Rohner, Koni (2009). Sie nervt mit positivem Denken.
WWW: http://www.beobachter.ch/
leben-gesundheit/psychologie/artikel/
koni-rohner-zu-selbsthilfe-bestseller_
sie-nervt-mit-positivem-denken/ (09-07-22)

Sevincer, A. T., Wagner, G., Kalvelage, J. & Oettingen, G. (2014). Positive Thinking About the Future in Newspaper Reports and Presidential Addresses Predicts Economic Downturn. Psychological Science, doi: 10.1177/0956797613518350

Positives Denken - eine Kritik

Eine nicht auszurottende psychologische Halbwahrheit ist mittlerweile schon ins allgemeine Bewusstsein gesickert und hält sich dort hartnäckig: "Du musst nur fest an den Erfolg glauben, dann klappt das schon.“ So liest man auf einer Website: "Positives Denken wirkt sich auf alle Bereiche Ihres Lebens aus: auf Ihre Gesundheit, auf Ihr seelisches Wohlbefinden, auf Ihre geistigen Fähigkeiten und auf Ihre Wahrnehmung, auf Ihre beruflichen und finanziellen Erfolge und auf Ihre zwischenmenschlichen Beziehungen."

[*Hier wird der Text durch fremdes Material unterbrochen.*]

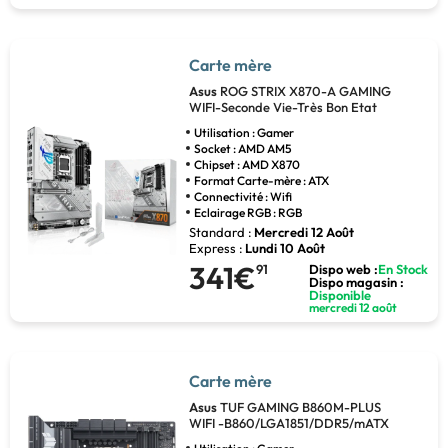
Carte mère
Asus
ROG STRIX X870-A GAMING
WIFI-Seconde Vie-Très Bon Etat
Utilisation : Gamer
Socket : AMD AM5
Chipset : AMD X870
Format Carte-mère : ATX
Connectivité : Wifi
Eclairage RGB : RGB
Standard :
Mercredi 12 Août
Express :
Lundi 10 Août
341€
91
Dispo web :
En Stock
Dispo magasin :
Disponible
mercredi 12 août
Carte mère
Asus
TUF GAMING B860M-PLUS
WIFI -B860/LGA1851/DDR5/mATX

Das heute oft anzutreffende Diktat des positiven Denkens vor allem in den USA hat seine Wurzeln im 19. Jahrhundert, denn damals war positives Denken eine Form des Widerstandes gegen den Calvinismus, den Siedler mitgebracht hatten. Ihr Gott liebte seine Geschöpfe nämlich nicht bedingungslos und in seinem Himmel gab es nur eine begrenzte Anzahl an Plätzen, d.h., man musste ständig den Sünden in sich nachforschen, wodurch es zwangsläufig zu einer Art sozial auferlegter Depression kam, die die Menschen negativ und somit krank machte. In dieser Situation sagten die positiven Denker, dass es ist nicht so schlimm sei und Gott sie nicht hasse, was den Betroffenen natürlich gut tat.

Das Positive Denken ist einvor allem im Bereich der populärwissenschaftlichen Psychologie oft von selbsternannten "Experten" oder "Motivationstrainern" verbreitetes Konzept, das als Ideologie in Psychokursen und Persönlichkeitsseminaren oder in der entsprechenden Ratgeberliteratur propagiert wird. Synonyme sind dafür oft auch "neues Denken", "richtiges Denken", "Kraftdenken" oder "mentaler Positivismus".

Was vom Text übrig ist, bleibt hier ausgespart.